[LU-458] silence excess 1.8 error messages Created: 24/Jun/11  Updated: 25/May/12  Resolved: 25/May/12

Status: Resolved
Project: Lustre
Component/s: None
Affects Version/s: Lustre 1.8.8, Lustre 1.8.6
Fix Version/s: Lustre 1.8.8

Type: Improvement Priority: Minor
Reporter: Andreas Dilger Assignee: Yang Sheng
Resolution: Fixed Votes: 0
Labels: None

Story Points: 2
Rank (Obsolete): 9739

 Description   

Some CERROR(...) or CWARN() messages clutter up the syslog and should be changed to CDEBUG(D_*, ...).

Ideally, it should be possible to mount then unmount Lustre under normal usage without getting a screen full of messages.

Simply turning off all of the messages is NOT an acceptable solution for all of them. Please try to make changes to both b1_8 and master in a similar manner where possible.

2011-06-23 14:54:31 LustreError: 9730:0:(mds_open.c:1693:mds_close()) @@@ no handle for file close ino 121636742: cookie 0x0 req@ffff812001bdf000 x1372347904386655/t0 o35->c339861d-0c0a-b9ee-a39d-9cfe591452c1@NET_0x50000c0a87223_UUID:0/0 lens 408/864 e 0 to 0 dl 1308866077 ref 1 fl Interpret:/0/0 rc 0/0

Happens many times for each evicted client, but nothing that can be done about it by administrator. This is already fixed on master to use CDEBUG(D_INFO, ...).

LustreError: 8747:0:(file.c:3143:ll_inode_revalidate_fini()) failure -2 inode 63486047

Should be quieted to CDEBUG(D_INODE,) for the -ENOENT case, since this can happen with racing "rm -r" vs. "rm -r" or "ls -l".
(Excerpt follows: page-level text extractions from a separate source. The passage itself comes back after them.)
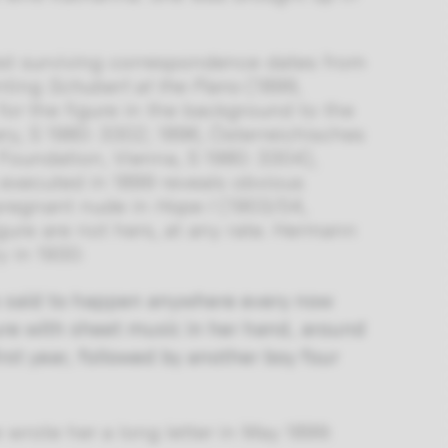
est surviving correspondence dates from
inting
Schubert at the Piano
(1899,
for the figure in the background to the
ry, S 1980: 3302; 1896, Österreichisches
Foundation, Vienna, S 1980: 3304),
executed in 1899 reveals obvious
e pregnant nude in
Hope I
(1903/04,
igure are not hers, at any rate. Hermann
y in 1930:
s said to happen anywhere every now
ture with sheet music in her hand, around
irst year, followed by another boy four
rote her a long letter in May 1899:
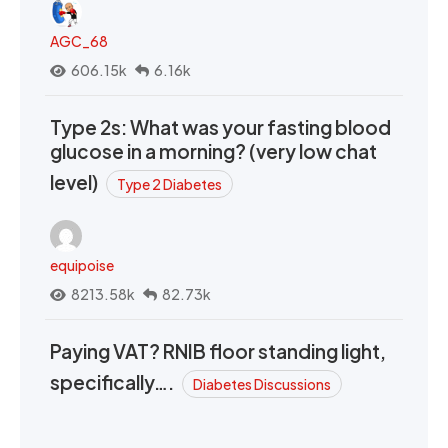
AGC_68
606.15k
6.16k
Type 2s: What was your fasting blood
glucose in a morning? (very low chat
level)
Type 2 Diabetes
equipoise
8213.58k
82.73k
Paying VAT? RNIB floor standing light,
specifically….
Diabetes Discussions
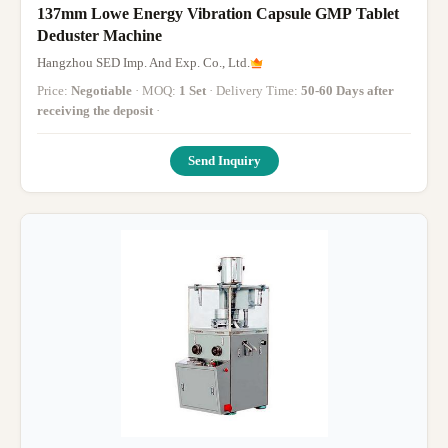
137mm Lowe Energy Vibration Capsule GMP Tablet
Deduster Machine
Hangzhou SED Imp. And Exp. Co., Ltd.
Price:
Negotiable
· MOQ:
1 Set
· Delivery Time:
50-60 Days after
receiving the deposit
·
Send Inquiry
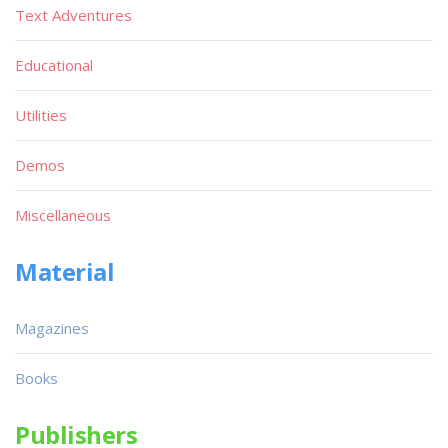
Text Adventures
Educational
Utilities
Demos
Miscellaneous
Material
Magazines
Books
Publishers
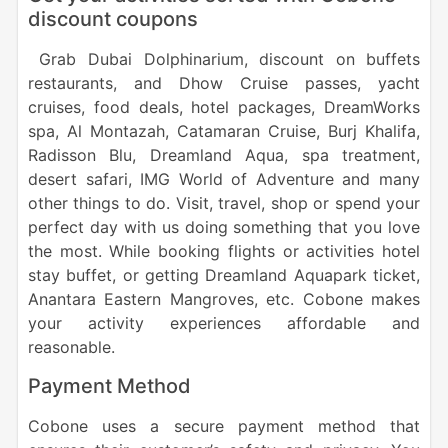
discount coupons
Grab Dubai Dolphinarium, discount on buffets
restaurants, and Dhow Cruise passes, yacht
cruises, food deals, hotel packages, DreamWorks
spa, Al Montazah, Catamaran Cruise, Burj Khalifa,
Radisson Blu, Dreamland Aqua, spa treatment,
desert safari, IMG World of Adventure and many
other things to do. Visit, travel, shop or spend your
perfect day with us doing something that you love
the most. While booking flights or activities hotel
stay buffet, or getting Dreamland Aquapark ticket,
Anantara Eastern Mangroves, etc. Cobone makes
your activity experiences affordable and
reasonable.
Payment Method
Cobone uses a secure payment method that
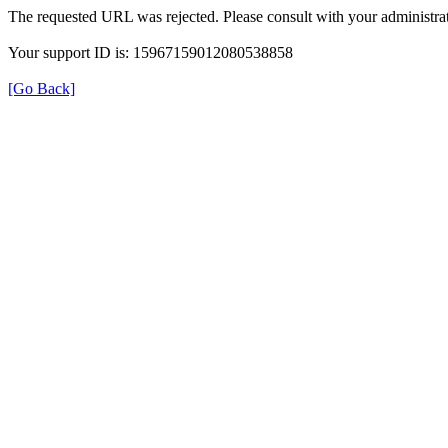
The requested URL was rejected. Please consult with your administrat
Your support ID is: 15967159012080538858
[Go Back]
LustreError: 11-0: an error occurred while communicating with 172.16.x.x@tcp. The ost_write operation failed with -28

LustreError: 11-0: an error occurred while communicating with 172.23.68.8@tcp. The mds_getattr_lock operation failed with -13

The "-28" (-ENOSPC), "-13" (-EACCES), and "-2" (-EPERM) shouldn't print an error on the client console. However, in this case the problem isn't on the client, but rather because the server is returning an RPC with PTL_RPC_MSG_ERR set. The PTL_RPC_MSG_ERR flag should only be used for cases where there is an error in the RPC handling that prevented the server from even executing the RPC, and NOT for the case where the RPC was processed correctly but returned an error (e.g. -EPERM or -EACCESS or -ENOSPC). Fixing these requires looking into the MDS/OSS code and seeing where the server is returning rc != 0 to the handler, or calling ptlrpc_error() (except in the case where it is not possible to pack a reply message). Some of these may already be fixed on master.

Lustre: myth-OST0002: haven't heard from client c06c5b51-02f2-e84d-3aaa-8cc820badd80 (at 192.168.20.159@tcp) in 249 seconds. I think it's dead, and I am evicting it.

The exp_client_uuid should be kept in a static "last_uuid" string, and if the same UUID is evicted by another target on this node it doesn't need to be printed to the console again, only to debug logs. Use CDEBUG_LIMIT(D_CONSOLE | (mask), ...).

Just looking through https://maloo.whamcloud.com/test_logs/eb3fd5de-98f0-11e0-9a27-52540025f9af to see what messages are printed on every mount, and what can be removed:

Lustre: OBD class driver, http://www.lustre.org/

Lustre: Lustre Version: 1.8.6

Lustre: Build Version: jenkins-wc1--PRISTINE-2.6.32-131.2.1.el6.x86_64

This can just use the "#ifdef CRAY_XT3" version and print "Lustre: Build Version: "BUILD_VERSION"\n", and a separate project that Brian is working on will fix the build version string.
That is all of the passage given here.